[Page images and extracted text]
*** Block opens ***

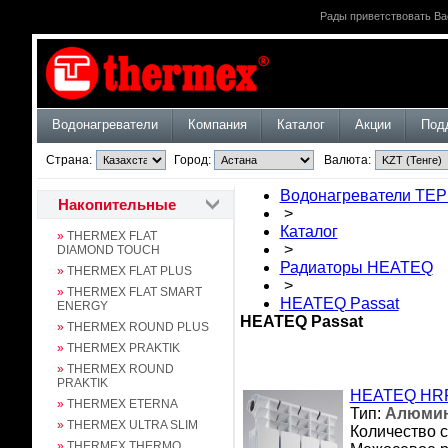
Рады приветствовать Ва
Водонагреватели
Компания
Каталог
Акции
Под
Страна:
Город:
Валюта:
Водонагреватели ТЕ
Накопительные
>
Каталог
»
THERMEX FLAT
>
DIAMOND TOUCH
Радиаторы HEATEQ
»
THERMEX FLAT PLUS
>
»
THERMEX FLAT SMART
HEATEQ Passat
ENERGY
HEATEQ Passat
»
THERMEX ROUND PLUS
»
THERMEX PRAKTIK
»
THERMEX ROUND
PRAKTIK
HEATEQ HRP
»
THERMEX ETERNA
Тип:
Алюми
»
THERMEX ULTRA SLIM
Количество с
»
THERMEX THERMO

*** Block closes ***
*** Block opens ***

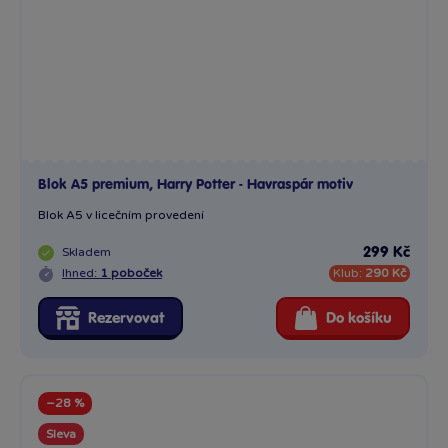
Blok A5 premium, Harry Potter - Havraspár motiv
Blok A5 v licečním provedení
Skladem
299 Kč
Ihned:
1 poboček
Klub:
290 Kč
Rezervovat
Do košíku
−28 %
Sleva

*** Block closes ***
*** Block opens ***

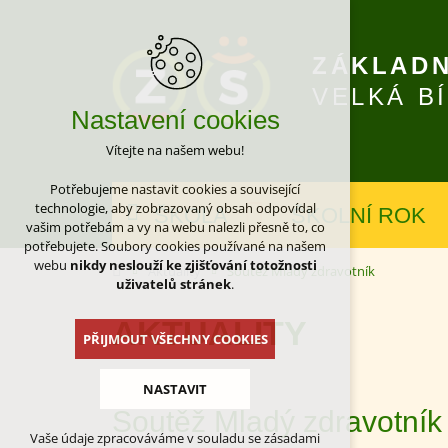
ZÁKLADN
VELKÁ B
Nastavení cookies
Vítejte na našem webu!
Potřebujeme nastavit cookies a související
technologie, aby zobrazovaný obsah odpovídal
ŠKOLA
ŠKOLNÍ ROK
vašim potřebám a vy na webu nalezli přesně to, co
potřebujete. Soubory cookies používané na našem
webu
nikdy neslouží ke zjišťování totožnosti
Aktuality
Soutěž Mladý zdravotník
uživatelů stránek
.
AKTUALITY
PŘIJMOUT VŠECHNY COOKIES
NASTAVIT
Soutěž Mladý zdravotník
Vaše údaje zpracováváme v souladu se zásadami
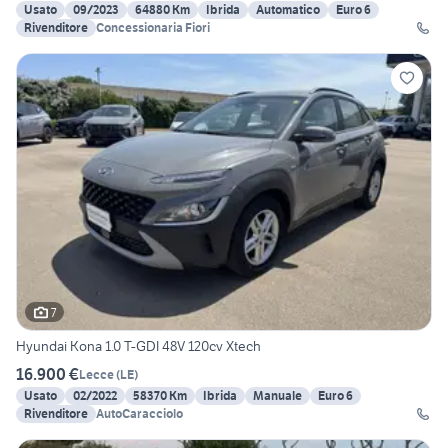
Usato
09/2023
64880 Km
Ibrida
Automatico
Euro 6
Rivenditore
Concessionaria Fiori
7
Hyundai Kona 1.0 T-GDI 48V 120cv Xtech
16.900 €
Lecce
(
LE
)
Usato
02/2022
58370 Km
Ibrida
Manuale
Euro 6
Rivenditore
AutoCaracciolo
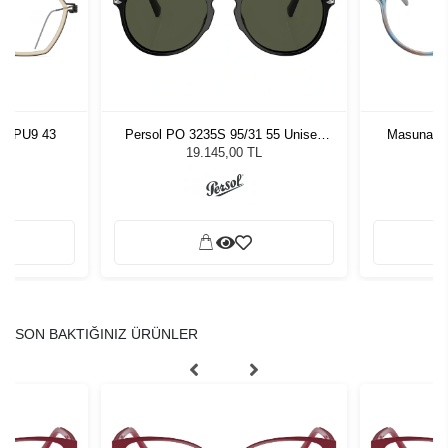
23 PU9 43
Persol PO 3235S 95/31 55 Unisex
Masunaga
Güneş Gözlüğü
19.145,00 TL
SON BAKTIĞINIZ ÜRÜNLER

*** Block closes ***

Goal of the exercise → A complete answer reproduces every line of the records in which the word "HEATEQ" occurs.

Solution →
Радиаторы HEATEQ
HEATEQ Passat
HEATEQ Passat
HEATEQ HRP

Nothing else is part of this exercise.